§ **EXTRACTED INFORMATION**:
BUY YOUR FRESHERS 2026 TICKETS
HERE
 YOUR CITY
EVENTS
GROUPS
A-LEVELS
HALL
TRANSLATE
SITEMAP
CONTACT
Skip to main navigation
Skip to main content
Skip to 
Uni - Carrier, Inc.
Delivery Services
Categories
...
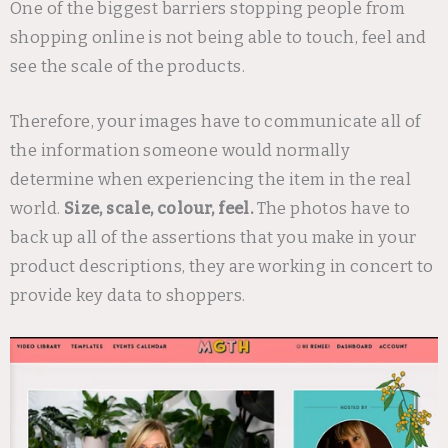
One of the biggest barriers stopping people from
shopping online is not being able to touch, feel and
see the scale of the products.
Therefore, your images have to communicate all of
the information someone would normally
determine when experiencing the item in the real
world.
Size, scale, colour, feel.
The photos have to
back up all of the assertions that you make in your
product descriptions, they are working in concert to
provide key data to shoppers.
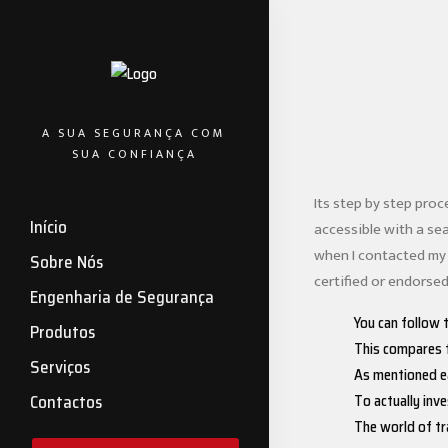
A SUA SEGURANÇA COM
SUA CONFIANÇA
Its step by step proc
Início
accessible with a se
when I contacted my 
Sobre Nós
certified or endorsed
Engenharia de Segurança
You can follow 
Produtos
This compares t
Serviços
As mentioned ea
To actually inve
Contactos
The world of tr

§ **EXERCISE GOAL**:
Using the data above, reproduce exactly the lines from the line that contains "accessible with a se" through the line that contains "The world of tr", including both.

§ **SOLUTION FOR THIS TASK**:
accessible with a se
when I contacted my 
Sobre Nós
certified or endorsed
Engenharia de Segurança
You can follow 
Produtos
This compares t
Serviços
As mentioned ea
To actually inve
Contactos
The world of tr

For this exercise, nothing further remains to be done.